_ACTION ITEM_.
Search the listing below for the word "非常勤講師" and return each line that contains it.

_SOURCE DATA_.
========

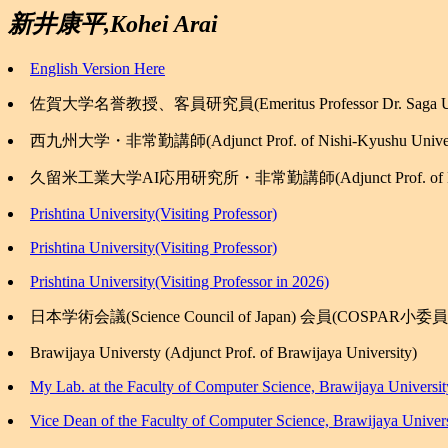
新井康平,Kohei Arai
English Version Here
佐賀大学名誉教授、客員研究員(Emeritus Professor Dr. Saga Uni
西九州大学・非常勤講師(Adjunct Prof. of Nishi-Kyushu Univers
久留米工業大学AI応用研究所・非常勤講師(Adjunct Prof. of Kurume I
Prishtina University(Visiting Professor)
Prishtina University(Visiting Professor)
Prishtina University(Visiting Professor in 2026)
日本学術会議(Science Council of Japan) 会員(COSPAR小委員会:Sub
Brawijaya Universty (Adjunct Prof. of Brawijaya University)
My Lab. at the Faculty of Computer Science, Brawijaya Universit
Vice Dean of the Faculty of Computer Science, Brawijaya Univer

========

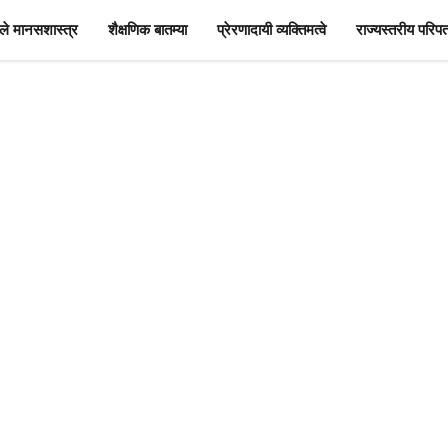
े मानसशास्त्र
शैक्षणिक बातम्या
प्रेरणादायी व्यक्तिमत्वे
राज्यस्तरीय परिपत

========

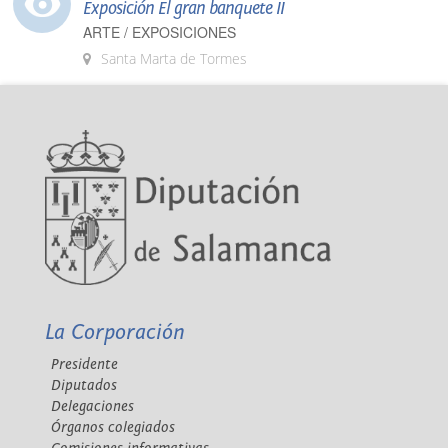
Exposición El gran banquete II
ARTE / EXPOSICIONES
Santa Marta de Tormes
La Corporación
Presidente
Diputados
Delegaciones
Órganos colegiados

========

_SOLUTION FOR THIS TASK_.
西九州大学・非常勤講師(Adjunct Prof. of Nishi-Kyushu Univers
久留米工業大学AI応用研究所・非常勤講師(Adjunct Prof. of Kurume I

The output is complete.